It's not an easy thing to do.
Not just anyone can do it the first time they try.
Really, it takes a bit of dexterous flair, a certain tactical finesse, and a few servings of cosmic luck.
But, miraculously, I managed it.
I successfully tossed my cell phone from my inflatable mattress into a narrow-mouthed glass of orange juice.
I instinctually, unintentionally and exactly calculated the weight and velocity of my flying communication devise, while taking into account gravitational and morning-wind-through-the-window variables to successfully perform this act.
What a miracle to accomplish such a grand feat purely by accident! Just imagine the ego-tickling pride and self-reaffirming dignity I must be feeling right now! Such inspirational and self-glorifying accomplishments don't come every day, you know.
Well..., perhaps it was for the best... Mister E suggested that it was my subconscious’s only way of chewing through the leash; its only way of liberating its free spirit from the confining whips of lovers, prospective employers, family and those ever-pesky good friends.
I, on the other hand, just can't help but be amused by the ever-outstanding preciseness of the universe's random exactness.

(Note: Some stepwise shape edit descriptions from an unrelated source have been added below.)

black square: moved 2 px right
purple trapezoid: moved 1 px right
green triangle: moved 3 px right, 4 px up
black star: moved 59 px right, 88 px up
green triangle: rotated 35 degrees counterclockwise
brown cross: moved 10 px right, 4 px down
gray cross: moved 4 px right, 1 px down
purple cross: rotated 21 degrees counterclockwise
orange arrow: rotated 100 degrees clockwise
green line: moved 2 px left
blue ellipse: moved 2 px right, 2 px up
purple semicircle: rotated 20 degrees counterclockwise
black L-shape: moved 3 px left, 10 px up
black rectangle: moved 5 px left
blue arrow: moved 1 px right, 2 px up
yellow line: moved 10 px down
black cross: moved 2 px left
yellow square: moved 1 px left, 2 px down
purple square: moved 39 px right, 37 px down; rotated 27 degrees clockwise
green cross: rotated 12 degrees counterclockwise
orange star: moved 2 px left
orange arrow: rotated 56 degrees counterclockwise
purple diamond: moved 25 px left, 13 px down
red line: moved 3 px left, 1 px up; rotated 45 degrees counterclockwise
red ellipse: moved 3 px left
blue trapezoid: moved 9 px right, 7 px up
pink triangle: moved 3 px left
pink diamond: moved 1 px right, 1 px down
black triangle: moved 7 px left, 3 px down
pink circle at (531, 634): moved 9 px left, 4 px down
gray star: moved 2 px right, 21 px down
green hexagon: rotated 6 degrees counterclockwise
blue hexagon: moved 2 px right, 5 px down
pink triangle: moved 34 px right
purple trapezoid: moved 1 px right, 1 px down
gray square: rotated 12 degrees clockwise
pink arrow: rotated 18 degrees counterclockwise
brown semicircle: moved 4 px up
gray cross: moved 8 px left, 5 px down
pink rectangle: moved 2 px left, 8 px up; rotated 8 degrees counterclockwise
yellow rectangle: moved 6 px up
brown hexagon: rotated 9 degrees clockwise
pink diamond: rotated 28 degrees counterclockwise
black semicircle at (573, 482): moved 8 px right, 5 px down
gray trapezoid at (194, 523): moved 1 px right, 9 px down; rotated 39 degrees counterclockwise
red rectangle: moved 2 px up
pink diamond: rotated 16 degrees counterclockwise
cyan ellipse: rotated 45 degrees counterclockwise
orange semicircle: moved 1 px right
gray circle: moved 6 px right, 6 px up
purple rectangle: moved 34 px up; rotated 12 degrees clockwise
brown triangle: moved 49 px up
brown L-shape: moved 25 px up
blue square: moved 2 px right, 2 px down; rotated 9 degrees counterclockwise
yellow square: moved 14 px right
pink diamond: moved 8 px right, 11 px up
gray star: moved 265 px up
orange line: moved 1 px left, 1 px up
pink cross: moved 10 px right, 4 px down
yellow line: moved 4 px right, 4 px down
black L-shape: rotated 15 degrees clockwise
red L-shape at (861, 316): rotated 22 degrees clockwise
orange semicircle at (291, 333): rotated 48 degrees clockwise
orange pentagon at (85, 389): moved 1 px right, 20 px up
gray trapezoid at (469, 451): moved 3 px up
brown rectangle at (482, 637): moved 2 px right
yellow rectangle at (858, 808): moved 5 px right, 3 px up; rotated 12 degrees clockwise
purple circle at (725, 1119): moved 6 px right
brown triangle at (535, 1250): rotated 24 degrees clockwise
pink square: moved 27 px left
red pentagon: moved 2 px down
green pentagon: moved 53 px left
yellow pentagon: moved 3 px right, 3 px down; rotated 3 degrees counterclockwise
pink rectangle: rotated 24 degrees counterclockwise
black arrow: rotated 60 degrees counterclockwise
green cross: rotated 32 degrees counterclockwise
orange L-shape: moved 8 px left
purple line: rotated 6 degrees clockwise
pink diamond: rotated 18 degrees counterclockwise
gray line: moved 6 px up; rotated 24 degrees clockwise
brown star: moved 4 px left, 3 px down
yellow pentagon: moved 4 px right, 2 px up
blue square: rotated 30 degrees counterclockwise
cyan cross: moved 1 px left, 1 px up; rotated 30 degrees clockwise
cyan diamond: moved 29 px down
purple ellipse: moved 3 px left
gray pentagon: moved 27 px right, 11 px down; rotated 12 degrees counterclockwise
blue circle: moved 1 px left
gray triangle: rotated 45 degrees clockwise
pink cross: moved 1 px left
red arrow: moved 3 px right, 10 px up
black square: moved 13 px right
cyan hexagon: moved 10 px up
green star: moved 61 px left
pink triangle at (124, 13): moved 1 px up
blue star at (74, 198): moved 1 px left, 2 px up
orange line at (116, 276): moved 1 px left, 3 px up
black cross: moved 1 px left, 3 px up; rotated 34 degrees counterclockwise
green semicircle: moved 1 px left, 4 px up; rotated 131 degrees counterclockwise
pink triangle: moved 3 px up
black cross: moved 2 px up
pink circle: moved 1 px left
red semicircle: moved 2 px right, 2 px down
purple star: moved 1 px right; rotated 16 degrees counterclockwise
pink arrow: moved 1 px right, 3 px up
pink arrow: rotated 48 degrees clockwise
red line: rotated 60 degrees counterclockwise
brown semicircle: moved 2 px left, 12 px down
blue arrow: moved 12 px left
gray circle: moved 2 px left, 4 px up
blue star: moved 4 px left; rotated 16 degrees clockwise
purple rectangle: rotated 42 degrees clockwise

I mean..., how many other times in my life have I arbitrarily tossed an object, only for it to fall safely onto a stack of books, a carpet or a pine-needled floor? What are the odds that my projectile should land directly in a glass of citrus sweetness, complete with home-style pulp?!
Anyway, it’s occurrences like this that re-instill my momma’s-milk faith in the Great Winged Platypus and her crafty plans for us all.
(P.S. If you’re still finding that your questions about life, existence, meaning (and why arbitrary objects land in orange juice) are not being satisfactorily answered…, I’d be happy to send you further info on the religious teachings of the Great Platy-Pussy).